> **Data records**:
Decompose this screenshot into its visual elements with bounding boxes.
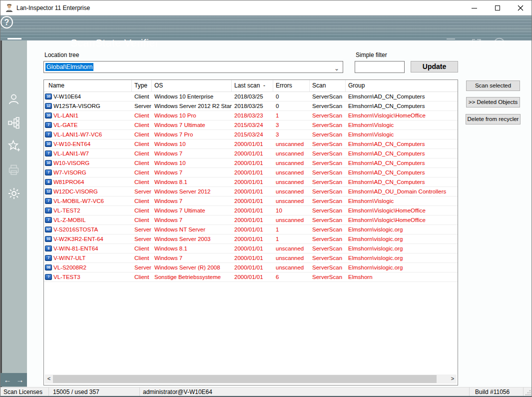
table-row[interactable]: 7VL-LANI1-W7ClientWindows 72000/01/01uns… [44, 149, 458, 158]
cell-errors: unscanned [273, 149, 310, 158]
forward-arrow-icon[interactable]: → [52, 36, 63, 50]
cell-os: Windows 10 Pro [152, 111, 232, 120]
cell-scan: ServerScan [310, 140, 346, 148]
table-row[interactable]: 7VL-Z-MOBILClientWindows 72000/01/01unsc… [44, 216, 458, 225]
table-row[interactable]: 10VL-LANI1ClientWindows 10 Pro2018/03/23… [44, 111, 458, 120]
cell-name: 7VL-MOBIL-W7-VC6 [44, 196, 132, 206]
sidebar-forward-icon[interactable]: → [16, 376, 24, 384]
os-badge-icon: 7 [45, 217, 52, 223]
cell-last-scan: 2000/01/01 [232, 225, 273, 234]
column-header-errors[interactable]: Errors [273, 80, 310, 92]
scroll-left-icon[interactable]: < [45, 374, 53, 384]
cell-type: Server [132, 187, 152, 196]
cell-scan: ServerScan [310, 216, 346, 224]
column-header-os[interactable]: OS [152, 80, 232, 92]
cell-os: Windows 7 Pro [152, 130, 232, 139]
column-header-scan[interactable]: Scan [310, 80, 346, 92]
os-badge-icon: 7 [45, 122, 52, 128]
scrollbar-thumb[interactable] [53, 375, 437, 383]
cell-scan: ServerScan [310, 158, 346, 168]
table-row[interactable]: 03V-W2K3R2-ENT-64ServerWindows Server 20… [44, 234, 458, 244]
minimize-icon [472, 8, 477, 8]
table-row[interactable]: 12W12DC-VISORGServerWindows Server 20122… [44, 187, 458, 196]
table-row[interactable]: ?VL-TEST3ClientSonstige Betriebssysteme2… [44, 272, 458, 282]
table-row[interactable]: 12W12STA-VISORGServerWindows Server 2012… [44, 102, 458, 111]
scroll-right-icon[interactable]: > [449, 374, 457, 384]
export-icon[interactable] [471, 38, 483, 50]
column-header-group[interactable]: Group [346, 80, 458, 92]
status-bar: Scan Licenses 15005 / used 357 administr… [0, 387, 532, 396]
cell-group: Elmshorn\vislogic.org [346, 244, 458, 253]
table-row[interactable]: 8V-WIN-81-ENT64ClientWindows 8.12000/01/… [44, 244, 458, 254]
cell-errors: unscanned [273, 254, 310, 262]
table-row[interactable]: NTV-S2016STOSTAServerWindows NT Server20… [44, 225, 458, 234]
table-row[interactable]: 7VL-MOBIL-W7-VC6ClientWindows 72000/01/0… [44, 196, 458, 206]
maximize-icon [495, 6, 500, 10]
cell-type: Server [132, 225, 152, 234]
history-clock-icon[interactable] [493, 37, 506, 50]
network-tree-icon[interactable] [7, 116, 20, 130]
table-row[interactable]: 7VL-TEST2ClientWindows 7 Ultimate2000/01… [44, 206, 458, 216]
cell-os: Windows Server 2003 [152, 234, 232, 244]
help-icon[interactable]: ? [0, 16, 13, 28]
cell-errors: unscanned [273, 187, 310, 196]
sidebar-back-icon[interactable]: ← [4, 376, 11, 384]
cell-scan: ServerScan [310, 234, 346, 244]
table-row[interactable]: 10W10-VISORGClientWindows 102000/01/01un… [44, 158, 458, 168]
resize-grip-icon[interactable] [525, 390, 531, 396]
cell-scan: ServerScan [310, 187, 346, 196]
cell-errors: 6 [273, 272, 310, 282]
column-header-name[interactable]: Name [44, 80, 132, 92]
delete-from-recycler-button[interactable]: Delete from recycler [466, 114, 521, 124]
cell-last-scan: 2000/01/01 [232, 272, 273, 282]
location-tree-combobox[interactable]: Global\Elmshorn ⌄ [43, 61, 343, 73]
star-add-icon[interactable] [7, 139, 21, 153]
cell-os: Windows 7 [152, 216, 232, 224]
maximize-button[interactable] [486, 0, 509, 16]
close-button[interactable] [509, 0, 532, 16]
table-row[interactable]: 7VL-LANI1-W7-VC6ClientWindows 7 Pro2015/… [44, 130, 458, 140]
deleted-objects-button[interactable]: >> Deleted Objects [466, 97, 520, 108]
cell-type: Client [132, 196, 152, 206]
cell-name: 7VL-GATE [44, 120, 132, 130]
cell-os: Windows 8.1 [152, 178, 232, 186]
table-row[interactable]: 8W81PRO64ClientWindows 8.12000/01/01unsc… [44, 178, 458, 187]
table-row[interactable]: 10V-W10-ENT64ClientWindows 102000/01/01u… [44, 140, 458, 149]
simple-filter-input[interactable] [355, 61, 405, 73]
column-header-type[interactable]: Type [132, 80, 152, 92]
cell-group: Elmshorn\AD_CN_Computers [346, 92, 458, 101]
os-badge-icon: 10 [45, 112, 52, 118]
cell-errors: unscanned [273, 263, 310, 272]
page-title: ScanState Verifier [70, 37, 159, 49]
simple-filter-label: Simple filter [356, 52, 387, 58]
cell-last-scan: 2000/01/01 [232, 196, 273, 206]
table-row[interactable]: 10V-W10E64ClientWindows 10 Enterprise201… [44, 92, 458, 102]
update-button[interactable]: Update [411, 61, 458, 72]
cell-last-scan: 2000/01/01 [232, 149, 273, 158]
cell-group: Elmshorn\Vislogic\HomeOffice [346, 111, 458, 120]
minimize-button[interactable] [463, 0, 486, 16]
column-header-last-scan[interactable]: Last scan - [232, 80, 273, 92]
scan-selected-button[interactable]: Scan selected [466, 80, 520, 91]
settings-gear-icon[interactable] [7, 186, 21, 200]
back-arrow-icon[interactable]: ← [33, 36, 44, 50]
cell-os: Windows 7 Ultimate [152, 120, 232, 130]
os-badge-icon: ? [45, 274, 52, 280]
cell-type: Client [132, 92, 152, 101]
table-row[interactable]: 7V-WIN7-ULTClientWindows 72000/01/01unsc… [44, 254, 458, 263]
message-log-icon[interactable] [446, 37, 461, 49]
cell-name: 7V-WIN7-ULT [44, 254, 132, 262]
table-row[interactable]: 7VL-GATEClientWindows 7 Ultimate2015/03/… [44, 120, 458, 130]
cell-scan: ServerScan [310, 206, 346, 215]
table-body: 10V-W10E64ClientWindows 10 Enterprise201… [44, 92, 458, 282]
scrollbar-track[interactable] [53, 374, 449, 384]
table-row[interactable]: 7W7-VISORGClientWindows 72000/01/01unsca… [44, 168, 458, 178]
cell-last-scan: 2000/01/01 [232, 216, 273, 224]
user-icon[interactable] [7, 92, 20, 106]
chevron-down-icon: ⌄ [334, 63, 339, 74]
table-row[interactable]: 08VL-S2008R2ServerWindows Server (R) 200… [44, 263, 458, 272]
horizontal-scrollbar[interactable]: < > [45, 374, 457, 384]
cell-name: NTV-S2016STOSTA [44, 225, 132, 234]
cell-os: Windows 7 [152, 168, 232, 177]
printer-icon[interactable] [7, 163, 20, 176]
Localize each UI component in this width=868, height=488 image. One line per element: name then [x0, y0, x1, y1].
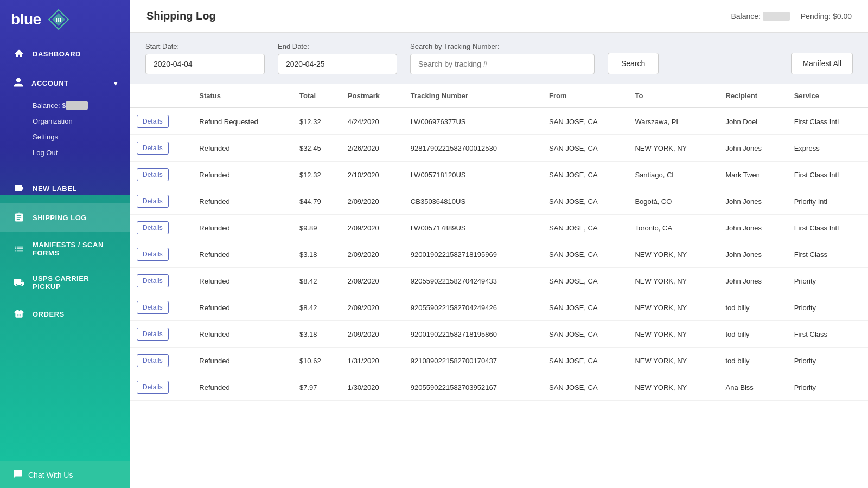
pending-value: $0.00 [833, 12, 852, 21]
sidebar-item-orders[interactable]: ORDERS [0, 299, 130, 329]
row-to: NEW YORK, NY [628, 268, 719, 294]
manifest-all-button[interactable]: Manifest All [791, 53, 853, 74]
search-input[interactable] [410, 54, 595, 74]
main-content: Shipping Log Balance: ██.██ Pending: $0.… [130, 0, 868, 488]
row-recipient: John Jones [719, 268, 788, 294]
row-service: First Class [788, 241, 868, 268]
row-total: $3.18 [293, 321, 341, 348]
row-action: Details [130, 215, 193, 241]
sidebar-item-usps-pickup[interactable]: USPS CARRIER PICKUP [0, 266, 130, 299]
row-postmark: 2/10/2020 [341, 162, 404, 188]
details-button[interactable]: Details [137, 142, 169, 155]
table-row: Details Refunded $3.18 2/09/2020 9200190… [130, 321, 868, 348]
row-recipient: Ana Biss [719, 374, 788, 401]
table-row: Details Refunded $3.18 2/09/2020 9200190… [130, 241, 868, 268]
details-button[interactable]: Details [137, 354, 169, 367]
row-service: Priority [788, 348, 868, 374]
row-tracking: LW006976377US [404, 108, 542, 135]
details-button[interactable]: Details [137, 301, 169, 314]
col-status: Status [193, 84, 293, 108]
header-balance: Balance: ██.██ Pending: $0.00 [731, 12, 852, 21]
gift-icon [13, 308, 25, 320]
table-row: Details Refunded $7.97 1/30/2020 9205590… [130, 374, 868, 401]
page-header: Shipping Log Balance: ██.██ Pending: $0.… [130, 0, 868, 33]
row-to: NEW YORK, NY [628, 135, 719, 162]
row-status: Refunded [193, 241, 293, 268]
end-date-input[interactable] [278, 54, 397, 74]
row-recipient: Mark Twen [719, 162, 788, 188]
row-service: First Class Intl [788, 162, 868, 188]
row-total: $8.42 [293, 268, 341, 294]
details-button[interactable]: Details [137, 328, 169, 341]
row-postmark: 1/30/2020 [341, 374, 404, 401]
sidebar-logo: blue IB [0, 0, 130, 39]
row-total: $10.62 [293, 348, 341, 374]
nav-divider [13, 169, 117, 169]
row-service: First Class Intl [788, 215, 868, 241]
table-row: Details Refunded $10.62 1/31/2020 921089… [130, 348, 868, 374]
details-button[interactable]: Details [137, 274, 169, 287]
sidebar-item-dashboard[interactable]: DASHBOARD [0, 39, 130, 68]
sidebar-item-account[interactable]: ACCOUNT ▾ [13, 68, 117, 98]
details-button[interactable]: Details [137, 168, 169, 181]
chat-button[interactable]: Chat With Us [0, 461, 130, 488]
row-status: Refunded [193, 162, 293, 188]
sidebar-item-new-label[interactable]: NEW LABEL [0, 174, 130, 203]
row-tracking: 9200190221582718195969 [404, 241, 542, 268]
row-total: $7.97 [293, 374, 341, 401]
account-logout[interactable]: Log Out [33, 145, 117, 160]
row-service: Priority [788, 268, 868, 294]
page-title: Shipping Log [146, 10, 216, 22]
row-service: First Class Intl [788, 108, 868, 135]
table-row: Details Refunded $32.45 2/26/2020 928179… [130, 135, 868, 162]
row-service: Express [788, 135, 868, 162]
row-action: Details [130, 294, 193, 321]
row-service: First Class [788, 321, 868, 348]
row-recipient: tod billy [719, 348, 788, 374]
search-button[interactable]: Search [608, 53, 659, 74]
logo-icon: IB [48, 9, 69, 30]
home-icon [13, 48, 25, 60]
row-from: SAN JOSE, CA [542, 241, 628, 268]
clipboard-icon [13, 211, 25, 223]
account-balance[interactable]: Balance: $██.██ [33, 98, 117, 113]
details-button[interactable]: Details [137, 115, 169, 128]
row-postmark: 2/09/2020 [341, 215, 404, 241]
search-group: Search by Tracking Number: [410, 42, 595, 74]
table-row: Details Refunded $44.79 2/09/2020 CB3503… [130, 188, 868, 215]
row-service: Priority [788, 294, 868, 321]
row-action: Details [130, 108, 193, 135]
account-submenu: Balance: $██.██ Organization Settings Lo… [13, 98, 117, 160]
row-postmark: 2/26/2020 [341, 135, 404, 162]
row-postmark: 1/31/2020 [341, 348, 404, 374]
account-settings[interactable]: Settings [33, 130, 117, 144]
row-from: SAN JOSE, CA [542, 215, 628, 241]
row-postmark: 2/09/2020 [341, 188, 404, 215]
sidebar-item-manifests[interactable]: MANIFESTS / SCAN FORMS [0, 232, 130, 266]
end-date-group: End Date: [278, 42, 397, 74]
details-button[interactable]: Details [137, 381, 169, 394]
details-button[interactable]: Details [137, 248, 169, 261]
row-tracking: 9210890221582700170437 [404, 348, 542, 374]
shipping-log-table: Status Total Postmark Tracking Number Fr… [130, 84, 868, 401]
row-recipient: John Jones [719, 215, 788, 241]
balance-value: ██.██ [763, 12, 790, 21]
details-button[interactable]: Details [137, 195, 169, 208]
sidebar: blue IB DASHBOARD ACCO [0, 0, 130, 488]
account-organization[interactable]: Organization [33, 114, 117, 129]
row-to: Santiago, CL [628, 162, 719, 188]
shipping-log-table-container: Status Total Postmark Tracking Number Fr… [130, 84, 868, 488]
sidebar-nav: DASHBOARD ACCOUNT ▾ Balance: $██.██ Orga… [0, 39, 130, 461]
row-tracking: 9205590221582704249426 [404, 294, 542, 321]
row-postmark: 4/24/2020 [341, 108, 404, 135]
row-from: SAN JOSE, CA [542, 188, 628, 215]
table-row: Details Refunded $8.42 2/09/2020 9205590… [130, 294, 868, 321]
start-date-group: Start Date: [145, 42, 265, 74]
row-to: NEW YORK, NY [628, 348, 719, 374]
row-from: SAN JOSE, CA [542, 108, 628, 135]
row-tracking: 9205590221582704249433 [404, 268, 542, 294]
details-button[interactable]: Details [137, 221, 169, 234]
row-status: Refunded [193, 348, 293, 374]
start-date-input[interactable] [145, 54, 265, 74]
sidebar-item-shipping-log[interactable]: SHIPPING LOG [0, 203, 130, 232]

> **Activity**: Which lines in the data above hold the word "Priority"? Return each of them.

> **Answer for the task**:
row-service: Priority [788, 348, 868, 374]
row-service: Priority [788, 268, 868, 294]
row-service: Priority [788, 294, 868, 321]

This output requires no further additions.